Research — Antonio de la Vega de León

current interests

My research interests centre on the use of machine learning and visualisation in pharmaceutical research to aid decision making. I am particularly interested in:

Machine learning model interpretation — ML models learn associations between structural elements of molecules and biological properties that are expensive to measure. I develop techniques that make these models understandable, so structural insights can inform compound design.
Visualisation of chemical space — developing novel visualisations that bridge the structural information of sets of molecules to their physico-chemical and biochemical properties, condensing large amounts of information into interpretable views.

learned representations

Generative models trained on large corpora of molecular structures generate internal representations of molecules that can be of use in property prediction. Our work showed that without finetuning, that internal representation of models pretrained on 2 billion structures were no better than traditional chemical fingerprints.

D3i4AD project

I worked as a Marie Curie fellow as part of the European project Diagnostics and Drug Discovery Initiative for Alzheimer's Disease (D3i4AD). I developed deep neural networks with a dual purpose: predicting whether a compound would be active in a phenotypic screen, and identifying which target in the studied pathway it acted against. These models were used to screen compound libraries and to aid in the target deconvolution of hit compounds.

machine learning

Machine learning generates mathematical models that can predict a range of properties given suitable training data. I first worked on using matched molecular pairs as input to predict changes in activity caused by small chemical modifications. I also analysed how missing data affects the performance of multitask machine learning, providing an approximation of how much performance can be gained by testing new compound–assay combinations.

visualisation of chemical space

Chemical space is the collection of all physically possible compounds. Public and private collections have become very large, making systematic structure–activity analysis complicated. Tailored visualisations ease this analysis by providing general or focused views of chemical space.

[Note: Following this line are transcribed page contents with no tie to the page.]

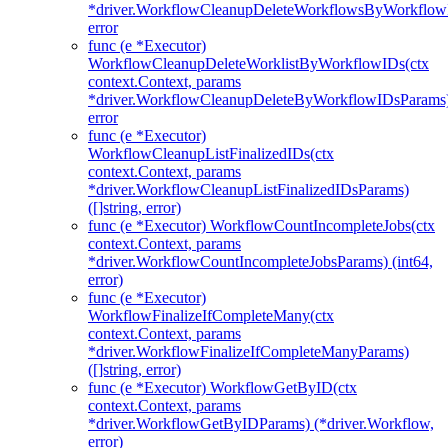
*driver.WorkflowCleanupDeleteWorkflowsByWorkflow
error
func (e *Executor)
WorkflowCleanupDeleteWorklistByWorkflowIDs(ctx
context.Context, params
*driver.WorkflowCleanupDeleteByWorkflowIDsParams
error
func (e *Executor)
WorkflowCleanupListFinalizedIDs(ctx
context.Context, params
*driver.WorkflowCleanupListFinalizedIDsParams)
([]string, error)
func (e *Executor) WorkflowCountIncompleteJobs(ctx
context.Context, params
*driver.WorkflowCountIncompleteJobsParams) (int64,
error)
func (e *Executor)
WorkflowFinalizeIfCompleteMany(ctx
context.Context, params
*driver.WorkflowFinalizeIfCompleteManyParams)
([]string, error)
func (e *Executor) WorkflowGetByID(ctx
context.Context, params
*driver.WorkflowGetByIDParams) (*driver.Workflow,
error)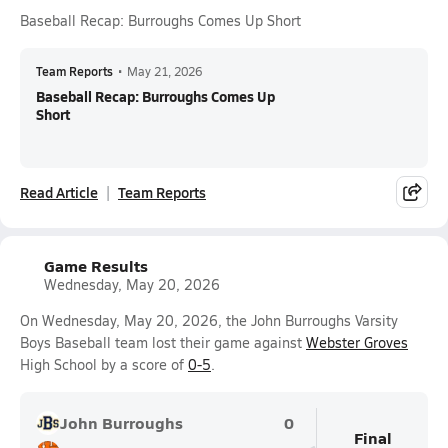
Baseball Recap: Burroughs Comes Up Short
Team Reports
•
May 21, 2026
Baseball Recap: Burroughs Comes Up
Short
Read Article
Team Reports
Game Results
Wednesday, May 20, 2026
On Wednesday, May 20, 2026, the John Burroughs Varsity
Boys Baseball team lost their game against
Webster Groves
High School by a score of
0-5
.
John Burroughs
0
Final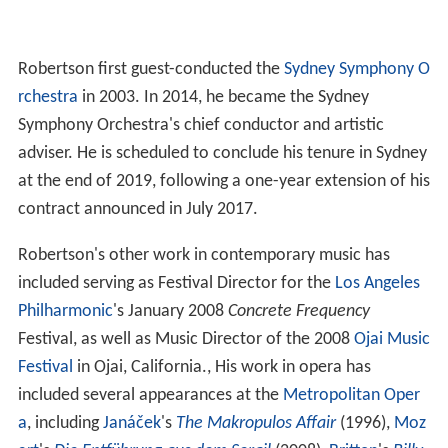
Robertson first guest-conducted the
Sydney Symphony O
rchestra
in 2003. In 2014, he became the Sydney
Symphony Orchestra's chief conductor and artistic
adviser. He is scheduled to conclude his tenure in Sydney
at the end of 2019, following a one-year extension of his
contract announced in July 2017.
Robertson's other work in contemporary music has
included serving as Festival Director for the
Los Angeles
Philharmonic
's January 2008
Concrete Frequency
Festival, as well as Music Director of the 2008
Ojai Music
Festival
in Ojai, California., His work in opera has
included several appearances at the
Metropolitan Oper
a
, including
Janáček
's
The Makropulos Affair
(1996),
Moz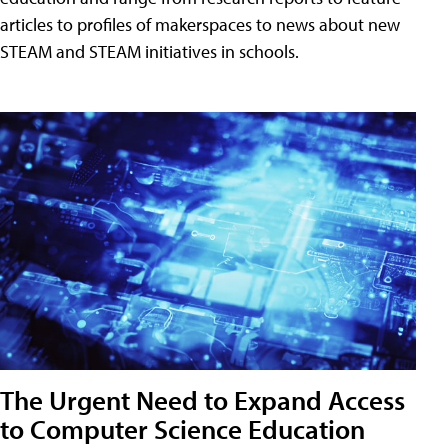
articles to profiles of makerspaces to news about new
STEAM and STEAM initiatives in schools.
The Urgent Need to Expand Access
to Computer Science Education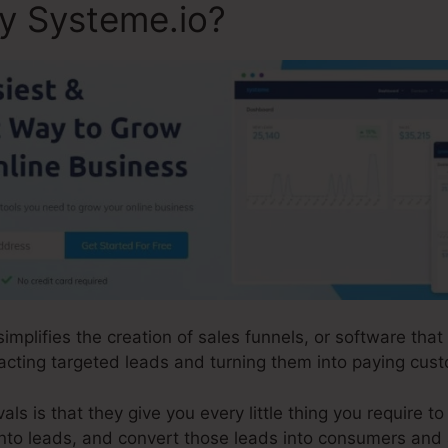
ly Systeme.io?
simplifies the creation of sales funnels, or software tha
acting targeted leads and turning them into paying cus
s is that they give you every little thing you require to a
 into leads, and convert those leads into consumers and a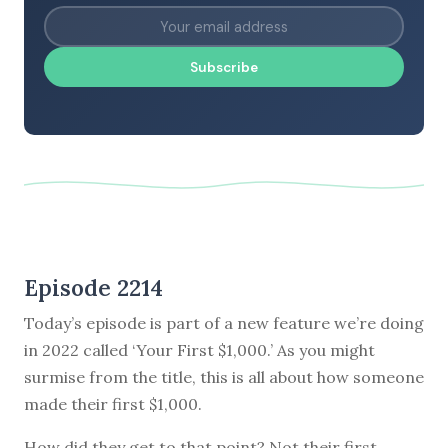
Subscribe
Episode 2214
Today’s episode is part of a new feature we’re doing
in 2022 called ‘Your First $1,000.’ As you might
surmise from the title, this is all about how someone
made their first $1,000.
How did they get to that point? Not their first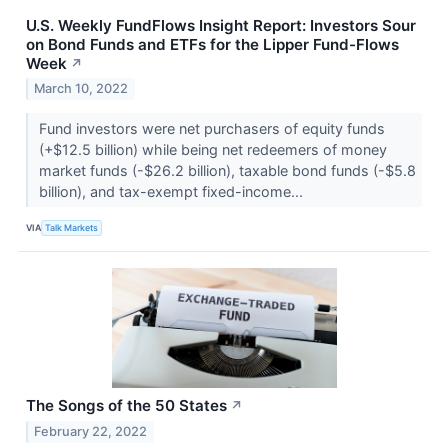
U.S. Weekly FundFlows Insight Report: Investors Sour
on Bond Funds and ETFs for the Lipper Fund-Flows
Week
↗
March 10, 2022
Fund investors were net purchasers of equity funds
(+$12.5 billion) while being net redeemers of money
market funds (-$26.2 billion), taxable bond funds (-$5.8
billion), and tax-exempt fixed-income...
VIA
Talk Markets
The Songs of the 50 States
↗
February 22, 2022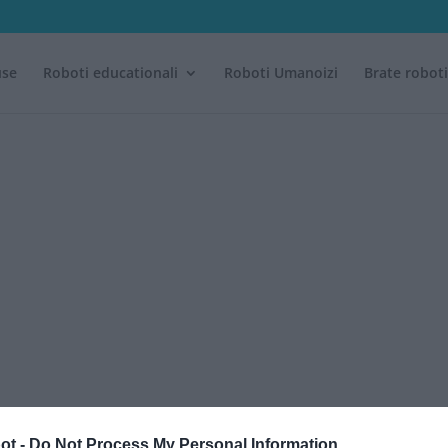
use
Roboti educationali
Roboti Umanoizi
Brate robot
ot -
Do Not Process My Personal Information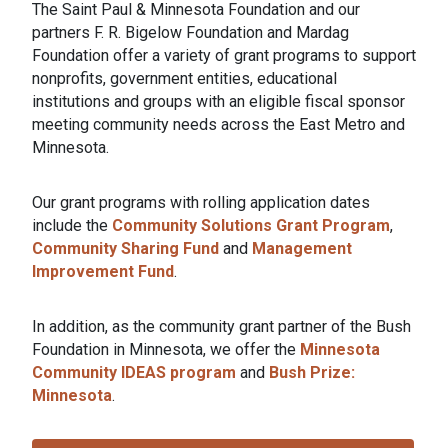
The Saint Paul & Minnesota Foundation and our
partners F. R. Bigelow Foundation and Mardag
Foundation offer a variety of grant programs to support
nonprofits, government entities, educational
institutions and groups with an eligible fiscal sponsor
meeting community needs across the East Metro and
Minnesota.
Our grant programs with rolling application dates
include the
Community Solutions Grant Program
,
Community Sharing Fund
and
Management
Improvement Fund
.
In addition, as the community grant partner of the Bush
Foundation in Minnesota, we offer the
Minnesota
Community IDEAS program
and
Bush Prize:
Minnesota
.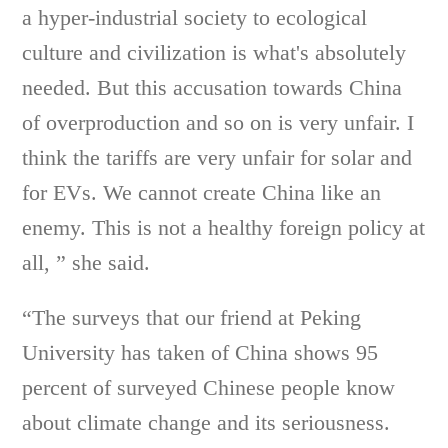
a hyper-industrial society to ecological
culture and civilization is what's absolutely
needed. But this accusation towards China
of overproduction and so on is very unfair. I
think the tariffs are very unfair for solar and
for EVs. We cannot create China like an
enemy. This is not a healthy foreign policy at
all, ” she said.
“The surveys that our friend at Peking
University has taken of China shows 95
percent of surveyed Chinese people know
about climate change and its seriousness.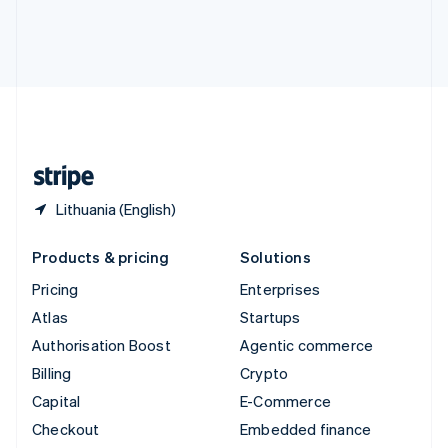
Deutsch
Français
Italiano
English
Thailand
ไทย
English
United Arab Emirates
English
United Kingdom
English
United States
English
Español
简体中文
Lithuania (English)
Products & pricing
Solutions
Pricing
Enterprises
Atlas
Startups
Authorisation Boost
Agentic commerce
Billing
Crypto
Capital
E-Commerce
Checkout
Embedded finance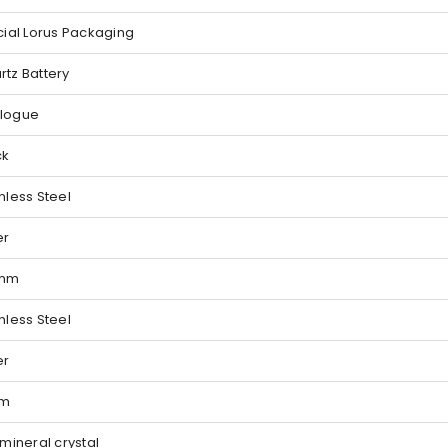
cial Lorus Packaging
rtz Battery
logue
ck
nless Steel
er
 mm
nless Steel
er
 m
 mineral crystal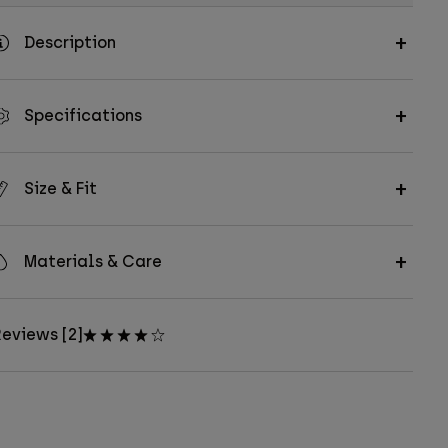
Description
Specifications
Size & Fit
Materials & Care
eviews [2]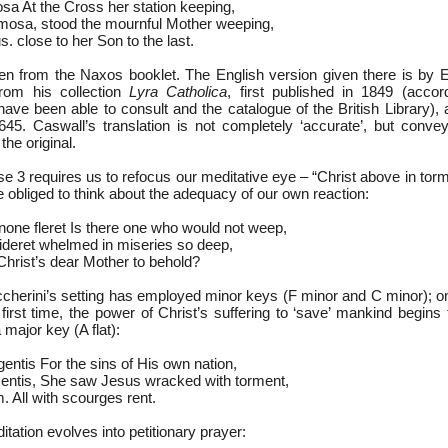
sa At the Cross her station keeping,
mosa, stood the mournful Mother weeping,
. close to her Son to the last.
en from the Naxos booklet. The English version given there is by
from his collection
Lyra Catholica
, first published in 1849 (accor
have been able to consult and the catalogue of the British Library),
645. Caswall’s translation is not completely ‘accurate’, but conv
the original.
se 3 requires us to refocus our meditative eye – “Christ above in to
e obliged to think about the adequacy of our own reaction:
none fleret Is there one who would not weep,
videret whelmed in miseries so deep,
 Christ’s dear Mother to behold?
occherini’s setting has employed minor keys (F minor and C minor); o
 first time, the power of Christ’s suffering to ‘save’ mankind begins
 major key (A flat):
entis For the sins of His own nation,
mentis, She saw Jesus wracked with torment,
m. All with scourges rent.
itation evolves into petitionary prayer: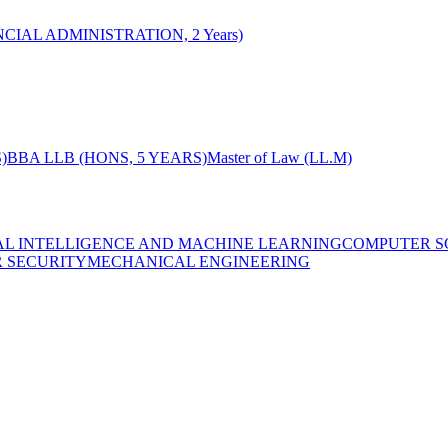
CIAL ADMINISTRATION, 2 Years)
)
BBA LLB (HONS, 5 YEARS)
Master of Law (LL.M)
IAL INTELLIGENCE AND MACHINE LEARNING
COMPUTER S
R SECURITY
MECHANICAL ENGINEERING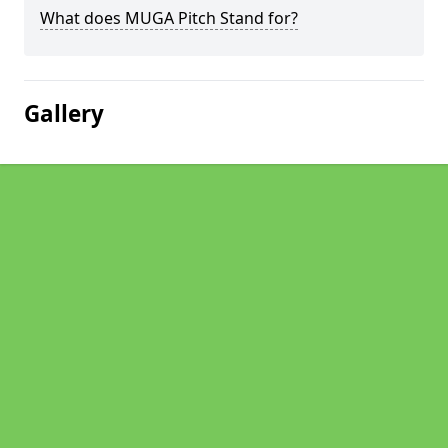
What does MUGA Pitch Stand for?
Gallery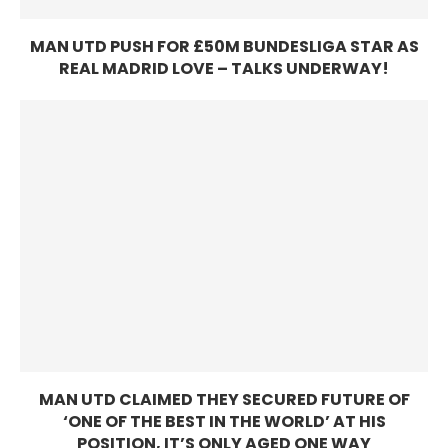
MAN UTD PUSH FOR £50M BUNDESLIGA STAR AS
REAL MADRID LOVE – TALKS UNDERWAY!
MAN UTD CLAIMED THEY SECURED FUTURE OF
‘ONE OF THE BEST IN THE WORLD’ AT HIS
POSITION, IT’S ONLY AGED ONE WAY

A large part of my thesis was dedicated to the design and development of visualisations for complex, high-dimensional chemical spaces. I expanded the chemical space network concept to generate coordinate-free representations of coordinate-based chemical space, and introduced a layout algorithm to provide global-view character to these networks. I also developed multi-objective chemical space views and collaborated with Pfizer scientists to assess the progression of lead optimisation series using SAR matrices and visualisations.

matched molecular pairs

Matched molecular pairs (MMPs) are compound pairs that share a large common substructure but differ at a specific site. They constitute an intuitive way to represent chemical similarity and have become increasingly important for molecular design. I performed several data mining analyses of MMPs on public databases (PubChem, ChEMBL), focusing on how structural modifications encoded in these pairs change physico-chemical properties like activity or ionizability. I also proposed an extension of the MMP concept using a retrosynthetic approach during pair generation.

molecular modelling

Docking of compounds onto protein binding pockets provides hypotheses about binding conformation that can inform further optimisation. I assisted medicinal chemistry groups by performing docking studies on compound series, and worked on conformational analysis of macrocycles — complex molecules possessing a large ring, many of which are interesting natural products. We compared traditional conformational sampling (LowModeMD) against short MD simulations to determine which better identified active conformations.

bioinformatics

During the final year of my undergraduate degree I was part of Prof. Julian Perera's workgroup. Using partial sequencing results for Rhodococcus ruber strain Chol-4, I performed the first partial assembly of the contigs and characterised the genomic regions containing the genes responsible for cholesterol degradation.